_WHAT TO PRODUCE:_ What is needed is an exact repeat of the entries, with no pictures in it.

:::::

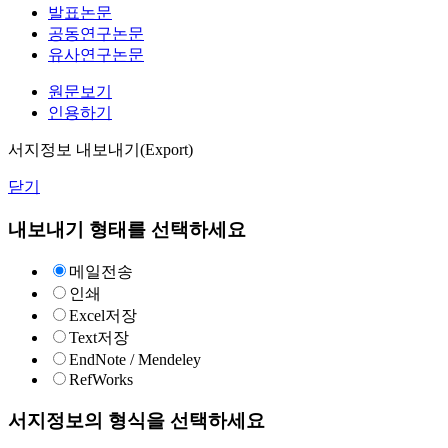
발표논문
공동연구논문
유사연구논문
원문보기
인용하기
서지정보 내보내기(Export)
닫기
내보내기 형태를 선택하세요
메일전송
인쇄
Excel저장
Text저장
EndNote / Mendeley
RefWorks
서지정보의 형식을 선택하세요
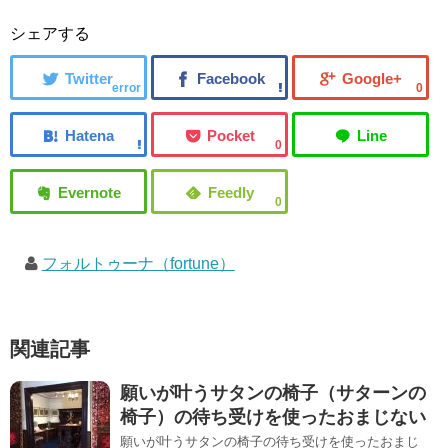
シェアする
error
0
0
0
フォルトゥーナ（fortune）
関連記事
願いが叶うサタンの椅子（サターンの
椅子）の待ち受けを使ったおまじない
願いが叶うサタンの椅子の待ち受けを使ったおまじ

:::::

_SOLUTION FOR THIS PROBLEM:_
발표논문
공동연구논문
유사연구논문
원문보기
인용하기
서지정보 내보내기(Export)
닫기
내보내기 형태를 선택하세요
메일전송
인쇄
Excel저장
Text저장
EndNote / Mendeley
RefWorks
서지정보의 형식을 선택하세요
シェアする
error
0
0
0
フォルトゥーナ（fortune）
関連記事
願いが叶うサタンの椅子（サターンの
椅子）の待ち受けを使ったおまじない
願いが叶うサタンの椅子の待ち受けを使ったおまじ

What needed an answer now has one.